The Disraeli Room

The Disraeli Room

Blog Post

Innovation, Social Investment and the Church’s Mission

21st November 2013

Resurgo's Chief Executive Tom Jackson urges churches to tap into the social investment opportunity

The Church is a longstanding driver of social innovation. Just a brief glance through history reveals myriad examples of churches engaged in the service of their communities. From monasteries pioneering educational and health care services to modern-day food banks, the Christian community has embarked upon local social innovation at countless levels.

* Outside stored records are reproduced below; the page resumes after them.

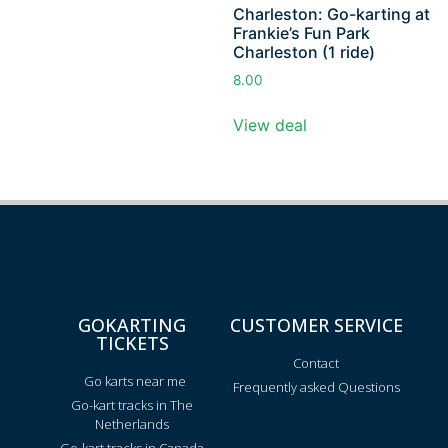
Charleston: Go-karting at
Frankie’s Fun Park
Charleston (1 ride)
8.00
View deal
GOKARTING
CUSTOMER SERVICE
TICKETS
Contact
Go karts near me
Frequently asked Questions
Go-kart tracks in The
Netherlands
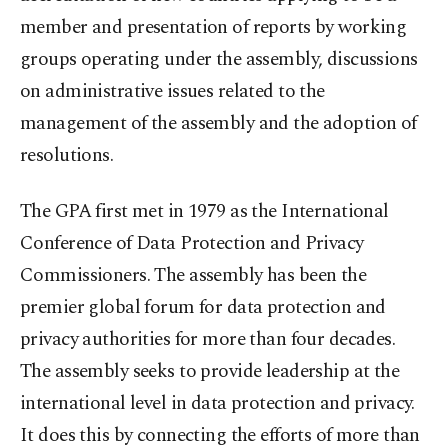
member and presentation of reports by working
groups operating under the assembly, discussions
on administrative issues related to the
management of the assembly and the adoption of
resolutions.
The GPA first met in 1979 as the International
Conference of Data Protection and Privacy
Commissioners. The assembly has been the
premier global forum for data protection and
privacy authorities for more than four decades.
The assembly seeks to provide leadership at the
international level in data protection and privacy.
It does this by connecting the efforts of more than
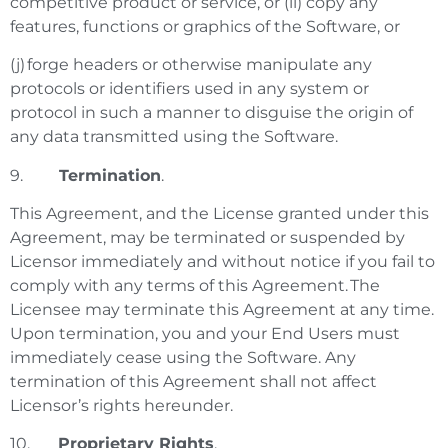
competitive product or service, or (ii) copy any
features, functions or graphics of the Software, or
(j) forge headers or otherwise manipulate any
protocols or identifiers used in any system or
protocol in such a manner to disguise the origin of
any data transmitted using the Software.
9.
Termination
.
This Agreement, and the License granted under this
Agreement, may be terminated or suspended by
Licensor immediately and without notice if you fail to
comply with any terms of this Agreement. The
Licensee may terminate this Agreement at any time.
Upon termination, you and your End Users must
immediately cease using the Software. Any
termination of this Agreement shall not affect
Licensor’s rights hereunder.
10.
Proprietary Rights
.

This is not to suggest the church has been the sole driver of social innovation, that it has achieved it independently, nor that it has always done it well. But it is to recognise that deep in the psychology of the church community there has been, over centuries, a recurring and evolving commitment to social wellbeing in local neighbourhoods and people. At their best churches, disbursed across social and geographic boundaries, have demonstrated an exceptional ability to reach into the ‘hyper-local’; re-imagining and adapting their support to the particular and personal circumstances of different people in diverse contexts. Working on the ground, often invisibly to the outside world, they have developed a wealth of intellectual capital about how real change plays out in real lives.

From this perspective, it should not surprise us that churches are continuing to create tremendous social innovation in challenged communities today. So what does this innovation look like? Church-based social initiatives are not usually the Vicar of Dibley experience many people imagine them to be.Alongside well established soup kitchens and vibrant Friday night youth clubs, churches continue to pioneer fresh and emerging models of effective social enterprise in response to the newer needs of our generation.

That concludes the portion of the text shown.